Fuller-Tyszkiewicz Matthew, Jones Allan, Vasa Rajesh, Macdonald Jacqui A, Deane Camille, Samuel Delyth, Evans-Whipp Tracy, Olsson Craig A
School of Psychology, Faculty of Health, Deakin University, Geelong, Australia.
SEED Centre for Lifespan Research, Deakin University, 221 Burwood Highway, Burwood, Melbourne, VIC, Australia.
Clin Child Fam Psychol Rev. 2025 Apr 18. doi: 10.1007/s10567-025-00519-5.
Systematic and meta-analytic reviews provide gold-standard evidence but are static and outdate quickly. Here we provide performance data on a new software platform, LitQuest, that uses artificial intelligence technologies to (1) accelerate screening of titles and abstracts from library literature searches, and (2) provide a software solution for enabling living systematic reviews by maintaining a saved AI algorithm for updated searches. Performance testing was based on LitQuest data from seven systematic reviews. LitQuest efficiency was estimated as the proportion (%) of the total yield of an initial literature search (titles/abstracts) that needed human screening prior to reaching the in-built stop threshold.
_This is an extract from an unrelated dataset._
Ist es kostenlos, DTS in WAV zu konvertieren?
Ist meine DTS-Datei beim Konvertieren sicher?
LitQuest algorithm performance was measured as work saved over sampling (WSS) for a certain recall. LitQuest accuracy was estimated as the proportion of incorrectly classified papers in the rejected pool, as determined by two independent human raters. On average, around 36% of the total yield of a literature search needed to be human screened prior to reaching the stop-point. However, this ranged from 22 to 53% depending on the complexity of language structure across papers included in specific reviews. Accuracy was 99% at an interrater reliability of 95%, and 0% of titles/abstracts were incorrectly assigned. Findings suggest that LitQuest can be a cost-effective and time-efficient solution to supporting living systematic reviews, particularly for rapidly developing areas of science. Further development of LitQuest is planned, including facilitated full-text data extraction and community-of-practice access to living systematic review findings.
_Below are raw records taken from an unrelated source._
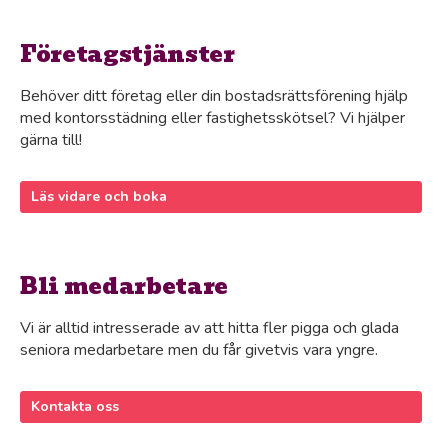
Företagstjänster
Behöver ditt företag eller din bostadsrättsförening hjälp
med kontorsstädning eller fastighetsskötsel? Vi hjälper
gärna till!
Läs vidare och boka
Bli medarbetare
Vi är alltid intresserade av att hitta fler pigga och glada
seniora medarbetare men du får givetvis vara yngre.
Kontakta oss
系统评价和荟萃分析提供了金标准证据,但这些证据是静态的,且很快就会过时。在此,我们提供了一个新软件平台LitQuest的性能数据,该平台使用人工智能技术来:(1)加速对图书馆文献检索中标题和摘要的筛选;(2)通过维护用于更新检索的保存人工智能算法,提供一种支持实时系统评价的软件解决方案。性能测试基于LitQuest来自七项系统评价的数据。LitQuest效率以在达到内置停止阈值之前需要人工筛选的初始文献检索总产量(标题/摘要)的比例(%)来估计。LitQuest算法性能通过在一定召回率下的抽样节省工作量(WSS)来衡量。LitQuest准确性以被拒绝库中被错误分类论文的比例来估计,由两名独立的人工评分者确定。平均而言,在达到停止点之前,文献检索总产量中约36%需要人工筛选。然而,这一比例在22%至53%之间,具体取决于特定评价中所纳入论文语言结构的复杂程度。在评分者间信度为95%时,准确性为99%,且标题/摘要被错误分配的比例为0%。研究结果表明,LitQuest可以成为支持实时系统评价的一种具有成本效益和时间效率的解决方案,特别是对于快速发展的科学领域。LitQuest的进一步开发计划正在进行,包括促进全文数据提取以及让实践社区能够获取实时系统评价结果。